Required work. The copy should begin at the line containing "department_id" and end with the last line below, every line exact and no picture included.

Exercise data.

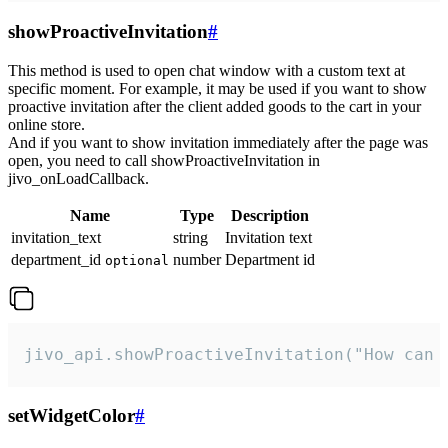
showProactiveInvitation
#
This method is used to open chat window with a custom text at
specific moment. For example, it may be used if you want to show
proactive invitation after the client added goods to the cart in your
online store.
And if you want to show invitation immediately after the page was
open, you need to call showProactiveInvitation in
jivo_onLoadCallback.
Name
Type
Description
invitation_text
string
Invitation text
department_id
number
Department id
optional
jivo_api.showProactiveInvitation("How can 
setWidgetColor
#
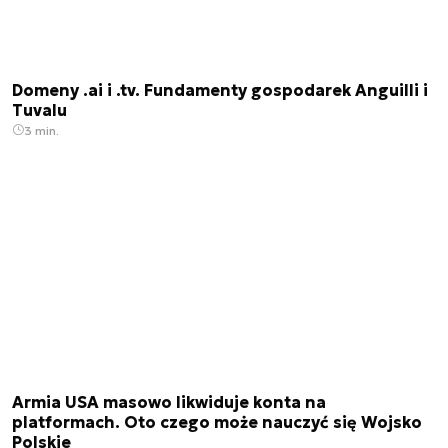
Domeny .ai i .tv. Fundamenty gospodarek Anguilli i
Tuvalu
3 min.
Armia USA masowo likwiduje konta na
platformach. Oto czego może nauczyć się Wojsko
Polskie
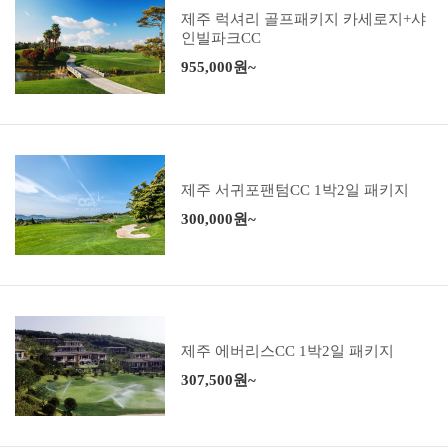
제주 럭셔리 골프패키지 카세로지+샤
인빌파크CC
955,000원~
제주 서귀포팬텀CC 1박2일 패키지
300,000원~
제주 에버리스CC 1박2일 패키지
307,500원~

Answer space.
department_id
number
Department id
optional
jivo_api.showProactiveInvitation("How can 
setWidgetColor
#
Domeny .ai i .tv. Fundamenty gospodarek Anguilli i
Tuvalu
3 min.
Armia USA masowo likwiduje konta na
platformach. Oto czego może nauczyć się Wojsko
Polskie
제주 럭셔리 골프패키지 카세로지+샤
인빌파크CC
955,000원~
제주 서귀포팬텀CC 1박2일 패키지
300,000원~
제주 에버리스CC 1박2일 패키지
307,500원~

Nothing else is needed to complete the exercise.